■ Exercise
Leaving the images behind, copy every line of the records exactly.

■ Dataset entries
*** Begin section ***
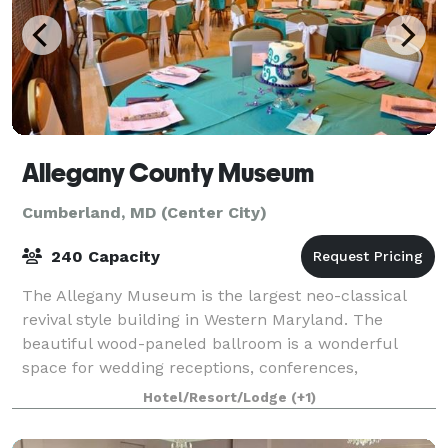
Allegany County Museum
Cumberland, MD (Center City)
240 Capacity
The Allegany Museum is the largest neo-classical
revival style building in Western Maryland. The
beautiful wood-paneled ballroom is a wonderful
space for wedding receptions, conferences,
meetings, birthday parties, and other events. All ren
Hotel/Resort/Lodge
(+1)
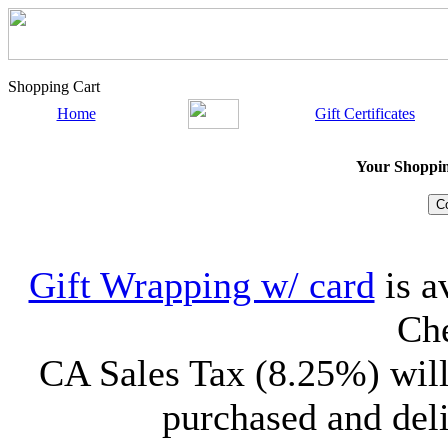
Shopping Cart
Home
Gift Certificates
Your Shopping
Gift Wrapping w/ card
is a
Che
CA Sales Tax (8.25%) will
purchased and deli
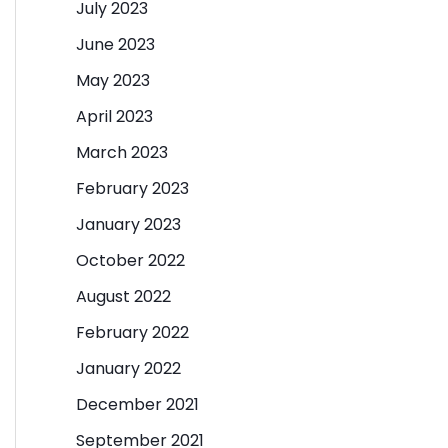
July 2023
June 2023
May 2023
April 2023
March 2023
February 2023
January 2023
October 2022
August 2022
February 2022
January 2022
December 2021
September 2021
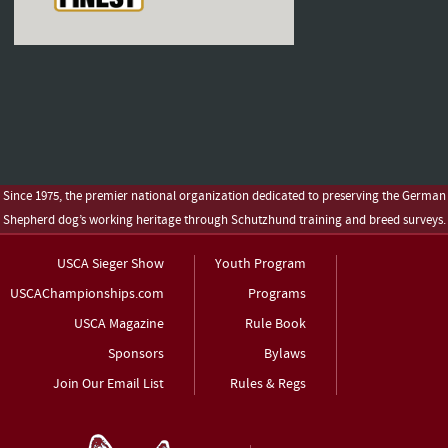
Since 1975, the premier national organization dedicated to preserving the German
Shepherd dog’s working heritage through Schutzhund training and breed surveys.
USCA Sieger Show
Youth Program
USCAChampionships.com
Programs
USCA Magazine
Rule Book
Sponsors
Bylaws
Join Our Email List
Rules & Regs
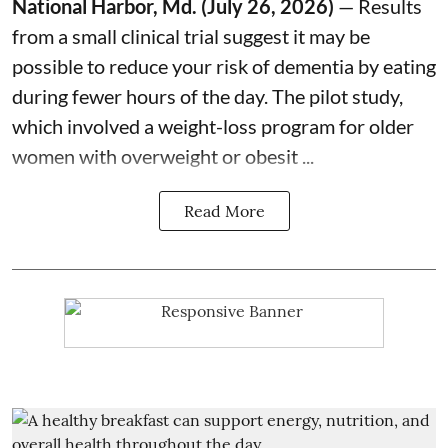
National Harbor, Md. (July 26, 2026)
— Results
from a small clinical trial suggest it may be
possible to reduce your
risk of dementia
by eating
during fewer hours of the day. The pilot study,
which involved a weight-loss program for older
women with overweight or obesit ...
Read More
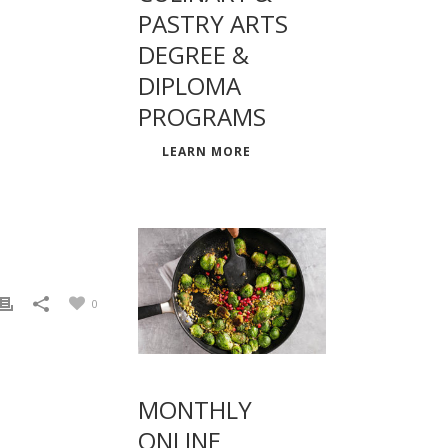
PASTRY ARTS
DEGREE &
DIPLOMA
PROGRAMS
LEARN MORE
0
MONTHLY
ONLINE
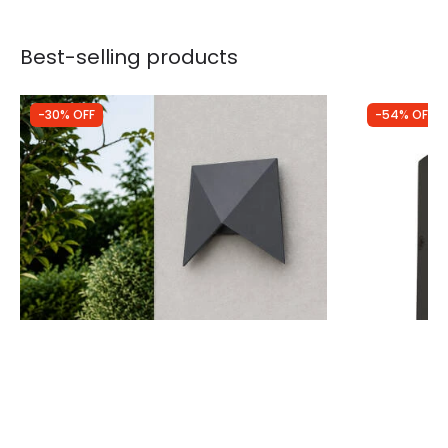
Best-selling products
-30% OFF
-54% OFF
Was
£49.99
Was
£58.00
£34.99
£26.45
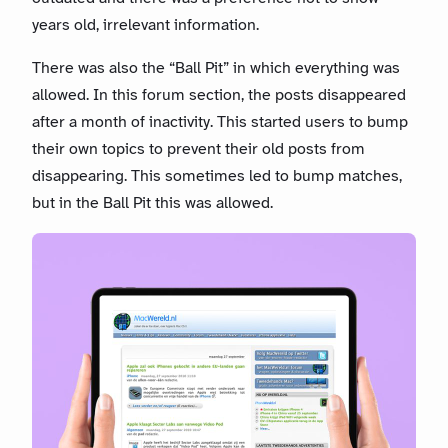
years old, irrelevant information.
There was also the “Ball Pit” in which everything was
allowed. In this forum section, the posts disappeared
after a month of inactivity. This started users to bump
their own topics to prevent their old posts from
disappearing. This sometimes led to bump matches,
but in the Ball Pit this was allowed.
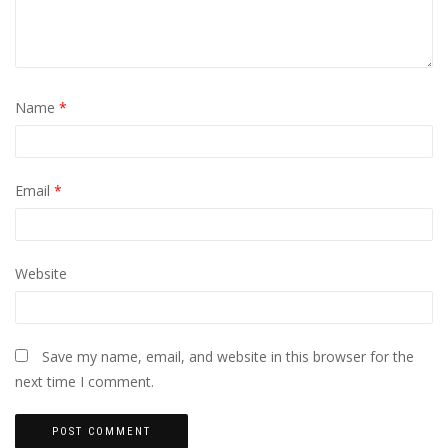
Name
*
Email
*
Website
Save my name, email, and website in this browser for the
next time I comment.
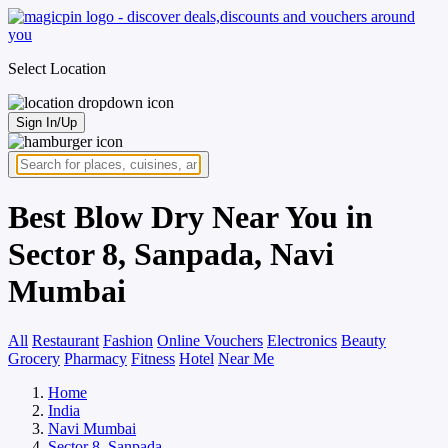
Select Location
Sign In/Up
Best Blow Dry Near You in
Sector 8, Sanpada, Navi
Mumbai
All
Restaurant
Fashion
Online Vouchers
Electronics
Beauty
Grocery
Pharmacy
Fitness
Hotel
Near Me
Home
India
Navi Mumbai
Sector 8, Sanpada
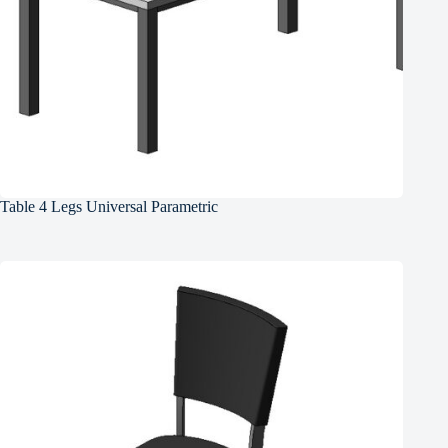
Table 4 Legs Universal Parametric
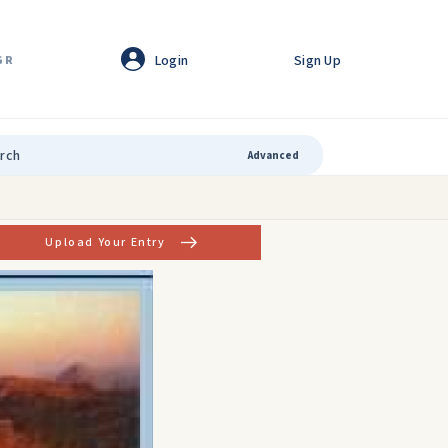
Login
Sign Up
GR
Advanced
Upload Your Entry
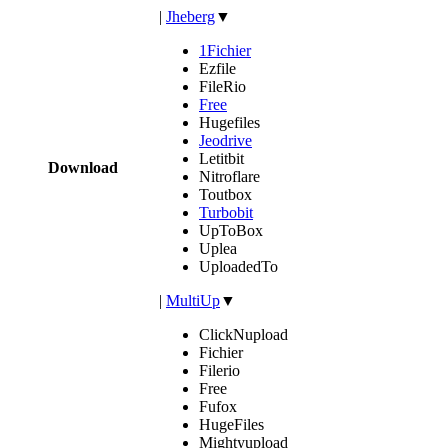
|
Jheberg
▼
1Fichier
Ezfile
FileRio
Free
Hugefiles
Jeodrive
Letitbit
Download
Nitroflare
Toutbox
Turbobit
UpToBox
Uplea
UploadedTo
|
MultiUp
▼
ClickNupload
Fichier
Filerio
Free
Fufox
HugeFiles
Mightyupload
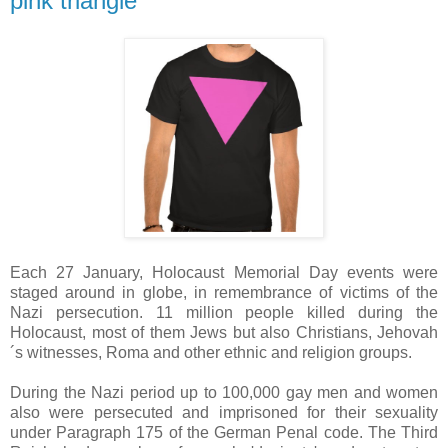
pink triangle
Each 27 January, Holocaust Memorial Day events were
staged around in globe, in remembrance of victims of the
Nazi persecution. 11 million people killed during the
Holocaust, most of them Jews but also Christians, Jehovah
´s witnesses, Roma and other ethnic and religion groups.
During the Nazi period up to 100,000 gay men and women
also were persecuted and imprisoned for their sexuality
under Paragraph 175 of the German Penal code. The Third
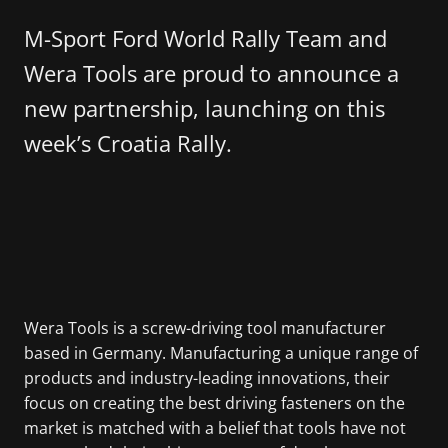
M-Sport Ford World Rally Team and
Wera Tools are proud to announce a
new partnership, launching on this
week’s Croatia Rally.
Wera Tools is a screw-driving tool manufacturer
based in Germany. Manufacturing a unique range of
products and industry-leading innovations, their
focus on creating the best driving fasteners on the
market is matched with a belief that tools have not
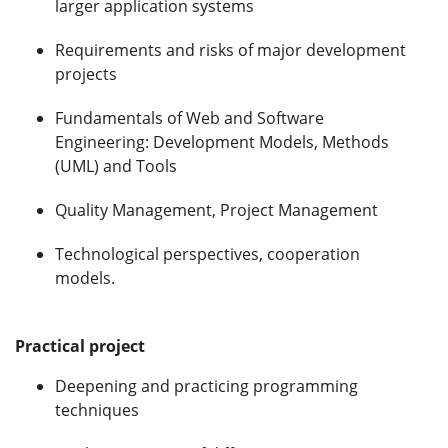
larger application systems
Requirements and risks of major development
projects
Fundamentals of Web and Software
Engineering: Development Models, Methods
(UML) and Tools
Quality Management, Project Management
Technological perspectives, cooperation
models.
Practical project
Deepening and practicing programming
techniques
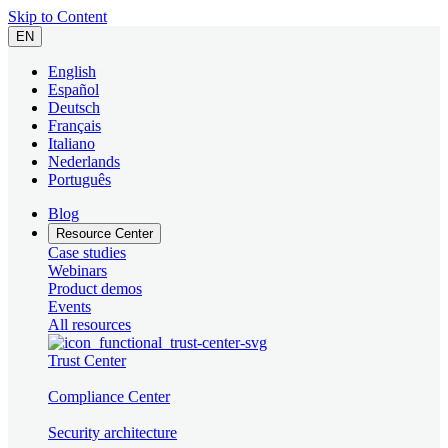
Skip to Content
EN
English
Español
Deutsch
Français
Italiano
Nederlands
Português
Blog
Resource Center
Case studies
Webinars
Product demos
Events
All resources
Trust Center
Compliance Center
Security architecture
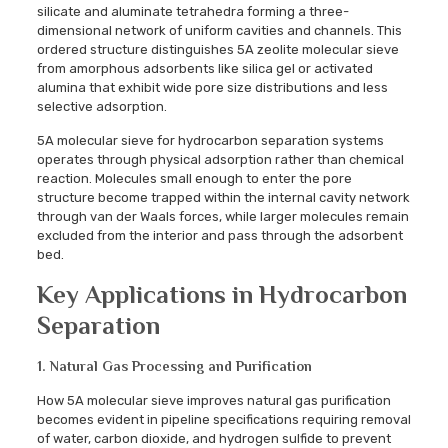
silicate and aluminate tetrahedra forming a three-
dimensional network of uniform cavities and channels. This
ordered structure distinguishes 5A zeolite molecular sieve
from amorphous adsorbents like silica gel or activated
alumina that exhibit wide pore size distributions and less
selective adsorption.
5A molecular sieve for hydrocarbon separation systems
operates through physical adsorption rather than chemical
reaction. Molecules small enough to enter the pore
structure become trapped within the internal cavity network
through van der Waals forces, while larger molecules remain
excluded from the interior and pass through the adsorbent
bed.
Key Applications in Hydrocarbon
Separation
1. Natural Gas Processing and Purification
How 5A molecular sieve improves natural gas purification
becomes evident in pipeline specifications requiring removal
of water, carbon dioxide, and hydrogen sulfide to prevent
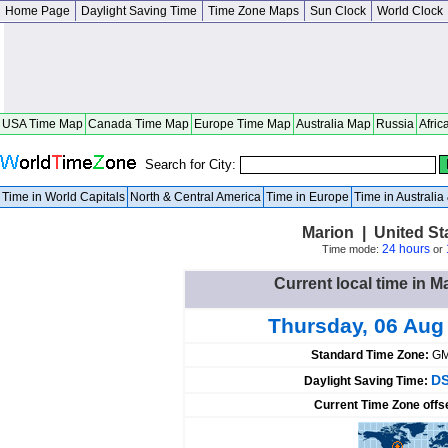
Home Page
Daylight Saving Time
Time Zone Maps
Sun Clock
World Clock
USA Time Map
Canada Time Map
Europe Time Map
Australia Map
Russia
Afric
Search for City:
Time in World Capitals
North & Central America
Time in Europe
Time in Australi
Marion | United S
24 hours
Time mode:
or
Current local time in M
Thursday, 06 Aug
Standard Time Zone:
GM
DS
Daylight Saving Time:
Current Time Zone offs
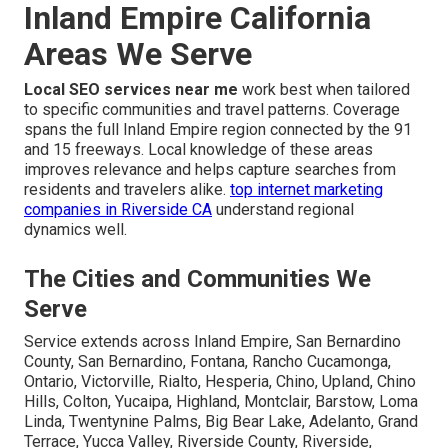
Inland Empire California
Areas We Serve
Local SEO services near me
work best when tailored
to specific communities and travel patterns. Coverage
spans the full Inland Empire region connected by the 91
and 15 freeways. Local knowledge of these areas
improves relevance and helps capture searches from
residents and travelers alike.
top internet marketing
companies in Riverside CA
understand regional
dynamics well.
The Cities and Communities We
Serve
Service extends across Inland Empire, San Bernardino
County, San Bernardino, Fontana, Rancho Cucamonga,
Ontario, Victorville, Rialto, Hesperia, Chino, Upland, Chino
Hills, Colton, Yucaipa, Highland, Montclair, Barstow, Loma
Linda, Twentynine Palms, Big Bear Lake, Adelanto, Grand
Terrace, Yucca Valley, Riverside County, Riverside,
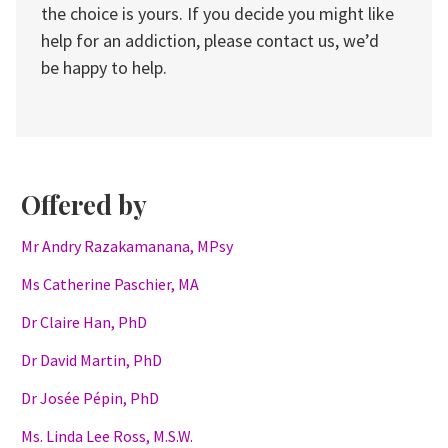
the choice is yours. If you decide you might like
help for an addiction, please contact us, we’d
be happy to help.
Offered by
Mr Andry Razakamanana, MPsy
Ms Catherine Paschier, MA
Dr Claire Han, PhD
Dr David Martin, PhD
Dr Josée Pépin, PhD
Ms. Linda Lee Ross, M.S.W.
*** End section ***
■ Solved exercise
Allegany County Museum
Cumberland, MD (Center City)
240 Capacity
The Allegany Museum is the largest neo-classical
revival style building in Western Maryland. The
beautiful wood-paneled ballroom is a wonderful
space for wedding receptions, conferences,
meetings, birthday parties, and other events. All ren
Hotel/Resort/Lodge
(+1)
Shopping Cart
Home
Gift Certificates
Your Shopping
Gift Wrapping w/ card
is a
Che
CA Sales Tax (8.25%) will
purchased and deli
July 2023
June 2023
May 2023
April 2023
March 2023
February 2023
January 2023
October 2022
August 2022
February 2022
January 2022
December 2021
September 2021
Since 1975, the premier national organization dedicated to preserving the German
Shepherd dog’s working heritage through Schutzhund training and breed surveys.
USCA Sieger Show
Youth Program
USCAChampionships.com
Programs
USCA Magazine
Rule Book
Sponsors
Bylaws
Join Our Email List
Rules & Regs
National Harbor, Md. (July 26, 2026)
— Results
from a small clinical trial suggest it may be
possible to reduce your
risk of dementia
by eating
during fewer hours of the day. The pilot study,
which involved a weight-loss program for older
women with overweight or obesit ...
Read More
PASTRY ARTS
DEGREE &
DIPLOMA
PROGRAMS
LEARN MORE
0
MONTHLY
ONLINE
Best-selling products
-30% OFF
-54% OFF
Was
£49.99
Was
£58.00
£34.99
£26.45
years old, irrelevant information.
There was also the “Ball Pit” in which everything was
allowed. In this forum section, the posts disappeared
after a month of inactivity. This started users to bump
their own topics to prevent their old posts from
disappearing. This sometimes led to bump matches,
but in the Ball Pit this was allowed.
Name
*
Email
*
Website
Save my name, email, and website in this browser for the
next time I comment.
Select Location
Sign In/Up
Best Blow Dry Near You in
Sector 8, Sanpada, Navi
Mumbai
All
Restaurant
Fashion
Online Vouchers
Electronics
Beauty
Grocery
Pharmacy
Fitness
Hotel
Near Me
Home
India
Navi Mumbai
Sector 8, Sanpada
Table 4 Legs Universal Parametric
Login
Sign Up
GR
Advanced
Upload Your Entry
|
Jheberg
▼
1Fichier
Ezfile
FileRio
Free
Hugefiles
Jeodrive
Letitbit
Download
Nitroflare
Toutbox
Turbobit
UpToBox
Uplea
UploadedTo
|
MultiUp
▼
ClickNupload
Fichier
Filerio
Free
Fufox
HugeFiles
Mightyupload
pink triangle
Each 27 January, Holocaust Memorial Day events were
staged around in globe, in remembrance of victims of the
Nazi persecution. 11 million people killed during the
Holocaust, most of them Jews but also Christians, Jehovah
´s witnesses, Roma and other ethnic and religion groups.
During the Nazi period up to 100,000 gay men and women
also were persecuted and imprisoned for their sexuality
under Paragraph 175 of the German Penal code. The Third
M-Sport Ford World Rally Team and
Wera Tools are proud to announce a
new partnership, launching on this
week’s Croatia Rally.
Wera Tools is a screw-driving tool manufacturer
based in Germany. Manufacturing a unique range of
products and industry-leading innovations, their
focus on creating the best driving fasteners on the
market is matched with a belief that tools have not
larger application systems
Requirements and risks of major development
projects
Fundamentals of Web and Software
Engineering: Development Models, Methods
(UML) and Tools
Quality Management, Project Management
Technological perspectives, cooperation
models.
Practical project
Deepening and practicing programming
techniques
Skip to Content
EN
English
Español
Deutsch
Français
Italiano
Nederlands
Português
Blog
Resource Center
Case studies
Webinars
Product demos
Events
All resources
Trust Center
Compliance Center
Security architecture
silicate and aluminate tetrahedra forming a three-
dimensional network of uniform cavities and channels. This
ordered structure distinguishes 5A zeolite molecular sieve
from amorphous adsorbents like silica gel or activated
alumina that exhibit wide pore size distributions and less
selective adsorption.
5A molecular sieve for hydrocarbon separation systems
operates through physical adsorption rather than chemical
reaction. Molecules small enough to enter the pore
structure become trapped within the internal cavity network
through van der Waals forces, while larger molecules remain
excluded from the interior and pass through the adsorbent
bed.
Key Applications in Hydrocarbon
Separation
1. Natural Gas Processing and Purification
How 5A molecular sieve improves natural gas purification
becomes evident in pipeline specifications requiring removal
of water, carbon dioxide, and hydrogen sulfide to prevent
Home Page
Daylight Saving Time
Time Zone Maps
Sun Clock
World Clock
USA Time Map
Canada Time Map
Europe Time Map
Australia Map
Russia
Afric
Search for City:
Time in World Capitals
North & Central America
Time in Europe
Time in Australi
Marion | United S
24 hours
Time mode:
or
Current local time in M
Thursday, 06 Aug
Standard Time Zone:
GM
DS
Daylight Saving Time:
Current Time Zone offs
Inland Empire California
Areas We Serve
Local SEO services near me
work best when tailored
to specific communities and travel patterns. Coverage
spans the full Inland Empire region connected by the 91
and 15 freeways. Local knowledge of these areas
improves relevance and helps capture searches from
residents and travelers alike.
top internet marketing
companies in Riverside CA
understand regional
dynamics well.
The Cities and Communities We
Serve
Service extends across Inland Empire, San Bernardino
County, San Bernardino, Fontana, Rancho Cucamonga,
Ontario, Victorville, Rialto, Hesperia, Chino, Upland, Chino
Hills, Colton, Yucaipa, Highland, Montclair, Barstow, Loma
Linda, Twentynine Palms, Big Bear Lake, Adelanto, Grand
Terrace, Yucca Valley, Riverside County, Riverside,
the choice is yours. If you decide you might like
help for an addiction, please contact us, we’d
be happy to help.
Offered by
Mr Andry Razakamanana, MPsy
Ms Catherine Paschier, MA
Dr Claire Han, PhD
Dr David Martin, PhD
Dr Josée Pépin, PhD
Ms. Linda Lee Ross, M.S.W.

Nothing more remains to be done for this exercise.